Горький также подчеркнул, что сказанное нельзя воспринимать в качестве инвективы. Не исключалось, что автор нужную «цель ставит, но натурализм как прием не есть прием борьбы с действительностью, подлежащей уничтожению. Натурализм технически отмечает – “фиксирует” – факты; натурализм – ремесло фотографов, а фотограф может воспроизвести лицо человека только с одной, скажем, печальной улыбкой. Для того же, чтоб дать это лицо с улыбкой насмешливой или радостной, он должен сделать еще и еще снимок. Все они будут более или менее “правда”, но “правда” только для той минуты, когда человек жил печалью, или гневом, или радостью. Но правду о человеке во всей ее сложности фотограф и натуралист изображать – бессильны».

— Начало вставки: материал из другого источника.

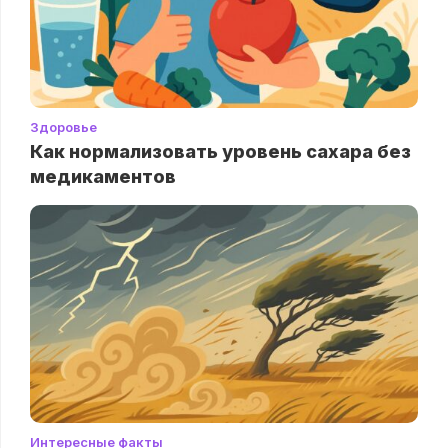
Здоровье
Как нормализовать уровень сахара без
медикаментов
Интересные факты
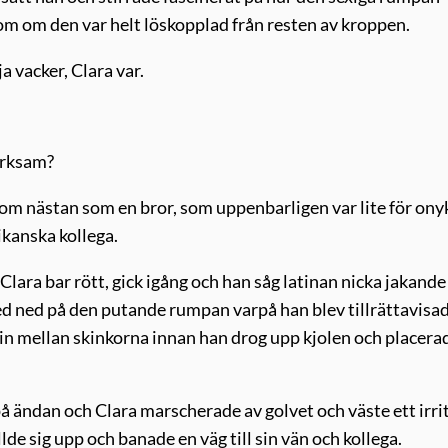
om om den var helt löskopplad från resten av kroppen.
a vacker, Clara var.
ärksam?
nom nästan som en bror, som uppenbarligen var lite för ony
ikanska kollega.
Clara bar rött, gick igång och han såg latinan nicka jakande
ed ned på den putande rumpan varpå han blev tillrättavisa
g in mellan skinkorna innan han drog upp kjolen och placera
 ändan och Clara marscherade av golvet och väste ett irri
de sig upp och banade en väg till sin vän och kollega.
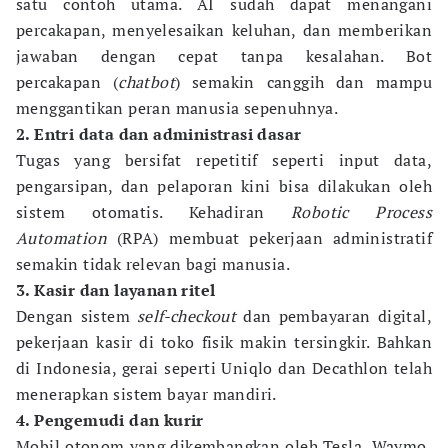
satu contoh utama. AI sudah dapat menangani
percakapan, menyelesaikan keluhan, dan memberikan
jawaban dengan cepat tanpa kesalahan. Bot
percakapan (
chatbot
) semakin canggih dan mampu
menggantikan peran manusia sepenuhnya.
2. Entri data dan administrasi dasar
Tugas yang bersifat repetitif seperti input data,
pengarsipan, dan pelaporan kini bisa dilakukan oleh
sistem otomatis. Kehadiran
Robotic Process
Automation
(RPA) membuat pekerjaan administratif
semakin tidak relevan bagi manusia.
3. Kasir dan layanan ritel
Dengan sistem
self-checkout
dan pembayaran digital,
pekerjaan kasir di toko fisik makin tersingkir. Bahkan
di Indonesia, gerai seperti Uniqlo dan Decathlon telah
menerapkan sistem bayar mandiri.
4. Pengemudi dan kurir
Mobil otonom yang dikembangkan oleh Tesla, Waymo,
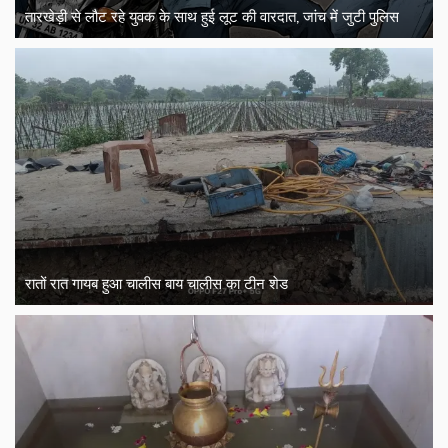
तारखेड़ी से लौट रहे युवक के साथ हुई लूट की वारदात, जांच में जुटी पुलिस
रातों रात गायब हुआ चालीस बाय चालीस का टीन शेड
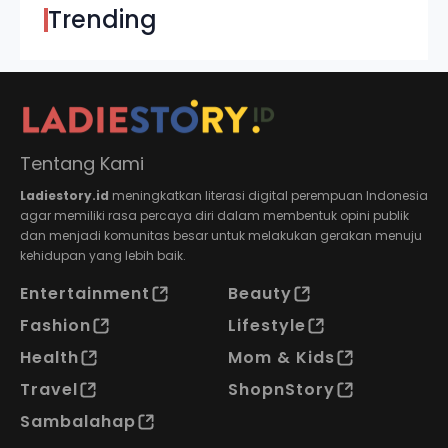
Trending
Tentang Kami
Ladiestory.id
meningkatkan literasi digital perempuan Indonesia
agar memiliki rasa percaya diri dalam membentuk opini publik
dan menjadi komunitas besar untuk melakukan gerakan menuju
kehidupan yang lebih baik.
Entertainment
Beauty
Fashion
Lifestyle
Health
Mom & Kids
Travel
ShopnStory
Sambalahap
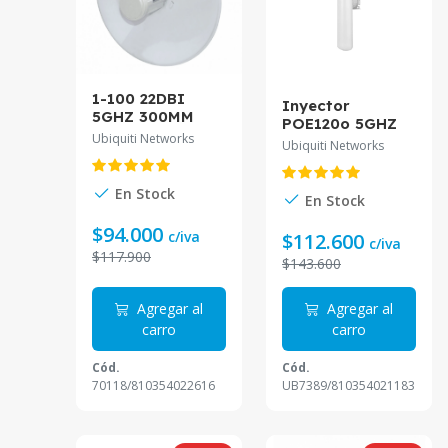
1-100 22DBI
Inyector
5GHZ 300MM
POE120o 5GHZ
POWERBEAM
Ubiquiti Networks
AP SECTORIAL
Ubiquiti Networks
EXTERIOR INC-
1-1000 16DBI
POE24V PBE-M5-
25DBM INC-
300.
En Stock
POE24V UB7389
En Stock
$94.000
c/iva
$112.600
c/iva
$117.900
$143.600
Agregar al
Agregar al
carro
carro
Cód.
Cód.
70118/810354022616
UB7389/810354021183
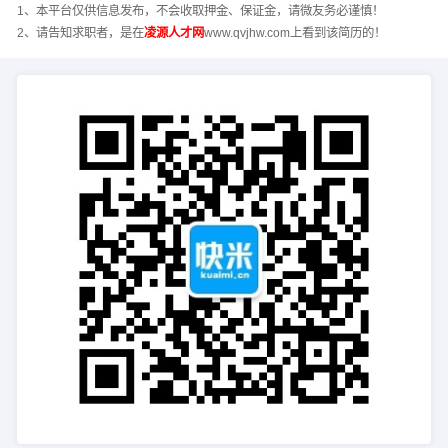
1、本平台仅供信息发布，不会收取押金、保证金，请微友务必谨慎！
2、请告知求职者，是在
凌源人才网
www.qvjhw.com上看到该简历的！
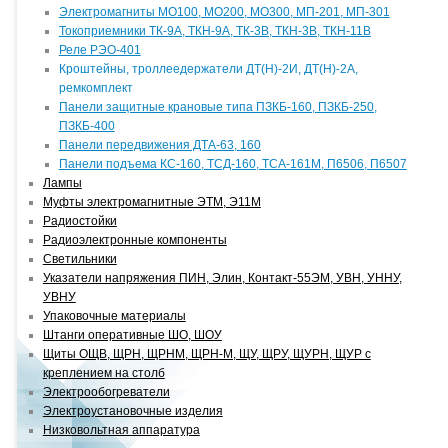
Электромагниты МО100, МО200, МО300, МП-201, МП-301
Токоприемники ТК-9А, ТКН-9А, ТК-3В, ТКН-3В, ТКН-11В
Реле РЭО-401
Кроштейны, троллеедержатели ДТ(Н)-2И, ДТ(Н)-2А,
ремкомплект
Панели защитные крановые типа ПЗКБ-160, ПЗКБ-250,
ПЗКБ-400
Панели передвижения ДТА-63, 160
Панели подъема КС-160, ТСД-160, ТСА-161М, П6506, П6507
Лампы
Муфты электромагнитные ЭТМ, Э11М
Радиостойки
Радиоэлектронные компоненты
Светильники
Указатели напряжения ПИН, Элин, Контакт-55ЭМ, УВН, УННУ,
УВНУ
Упаковочные материалы
Штанги оперативные ШО, ШОУ
Щиты ОЩВ, ЩРН, ЩРНМ, ЩРН-М, ЩУ, ЩРУ, ЩУРН, ЩУР с
креплением на столб
Электрообогреватели
Электроустановочные изделия
Низковольтная аппаратура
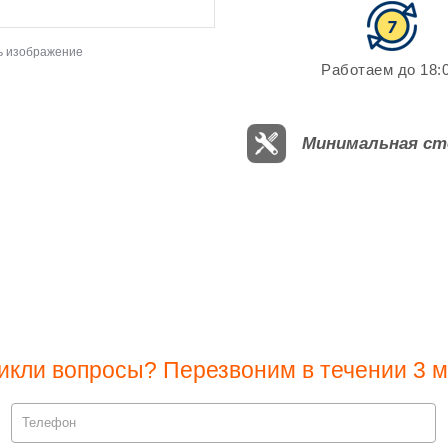
ь изображение
Работаем до 18:0
Минимальная ст
икли вопросы? Перезвоним в течении 3 м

Стало быть, все беды – от пресловутого «натурализма». Его и следовало преодолеть: «В повести “Глюкауф” материал владеет автором, а не автор материалом. Автор рассматривает факты, стоя на одной плоскости с ними; конечно, это тоже “позиция”, но и материал, и автор выиграли бы, если б автор поставил пред собой вопрос: Зачем он пишет? Какую правду утверждает? Торжества какой правды хочет?».
Вывод же был вполне оптимистичен. Последняя фраза письма – своего рода характеристика автора повести: «Человек он – способный, и решить ему эти вопросы следует».
Гроссман добился результатов, пусть и минимальных. Отцу, вероятно, не сообщил тогда о горьковском отзыве. По крайней мере, в сохранившихся письмах таких сведений нет.